SD Expo Best Practices Round table

Earlier this week, I participated in a round table at the Software Development Best Practices Expo.
Surprisingly (to me anyway) it was the only section specifically talking about Open Source. In addition to Andy Oram from O’Reilly, who was the organizer/moderator, the other participants were:

It was an interesting discussion ranging over a wide variety of topics around open source and software development.

I was too busy listening and talking (probably too much the latter and not enough of the former) to take good notes, but here are a few of the threads I walked away with.

Governance of Open Source use within the enterprise

James pointed out that one critical aspect is management of open source usage within enterprises. You can’t, in a company of any real size of complexity, just have each developer or application team using “whatever they feel like” – including different versions of libraries with conflicting dependencies, etc. Instead, you need some reasonable centralization and standardization to keep everyone more or less on the same page. That doesn’t mean, of course, setting and enforcing arbitrary standards, or putting up barriers to innovation, but it does require some control.
Why have so few developers have contributed to open source projects?

One of the attendees related how he has been asking developers during interviews whether they’ve ever contributed to an open source project, and being disappointed at how few – not one in fifty – had ever done so.

This lead to some good discussion about why that could be. For one, many companies don’t have explicit policies regarding open source, and some developers fear they might get into trouble for contributing to open source “on company time” or even with their corporate identity attached. More likely, in situations where the corporate culture doesn’t explicitly encourage open source contributions, developers simply don’t make time for it. After all, it’s hard enough to get done all the stuff you “have to” get done in a given day/week/month/quarter/year – contributing to open source may be just another task that falls off the bottom of the to-do list in the face of everyday life.

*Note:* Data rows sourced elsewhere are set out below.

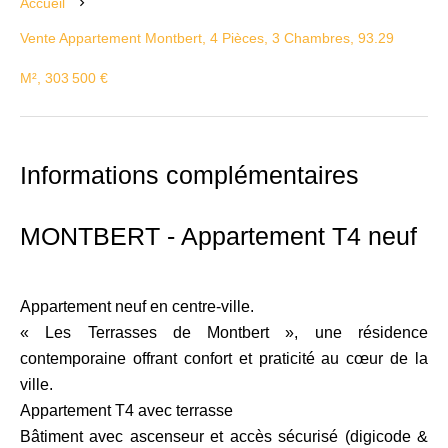
Accueil
Vente Appartement Montbert, 4 Pièces, 3 Chambres, 93.29
M², 303 500 €
Informations complémentaires
MONTBERT - Appartement T4 neuf
Appartement neuf en centre-ville.
« Les Terrasses de Montbert », une résidence
contemporaine offrant confort et praticité au cœur de la
ville.
Appartement T4 avec terrasse
Bâtiment avec ascenseur et accès sécurisé (digicode &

Folks also pointed out that these were developers working primarily with the Microsoft platform, who might be expected in general to be less open source friendly and savvy than Java and Unix based counterparts.

Finally, we also talked about how there is a wide variety of ways to be involved – documentation, testing, sponsorship, helping out people on mailing lists and in the community who need support, all the way up to committer status or project ownership and creation.
What do you do when a project you are working with heads in a direction with which you don’t agree?

A few people offered examples of projects they’d developed which later became open source. One individual in particular mentioned a project he had started and chartered for some time, but then allowed others to take the reigns of. He felt the project had “drifted” (my word, not his) away from its original focus on standards compliance, focusing instead on innovation and being “up to date.”

This lead to a good discussion about how projects vary in their level of control – open source doesn’t mean everyone has the same ability to change project direction and put code into the next official release of that project. Some projects keep very tight control over commit access, and enforce rigorous engineering discipline (code standards, testing standards, release management) where others are much more cavalier in their attitude and consensus driven.

Someone who choses to bring a project into the open source world can choose to retain control or can choose to “Set it free” and let it go in whatever direction the community chooses. The problem is, once you’ve set it free, you can’t put that genie back in the bottle. (You could create a fork of your own, or try to lead via persuasion the community back to a given direction – but if you’ve been out of the loop for a long time, that will be a hard sell).

Thanks again to Andy and all the participants and attendees.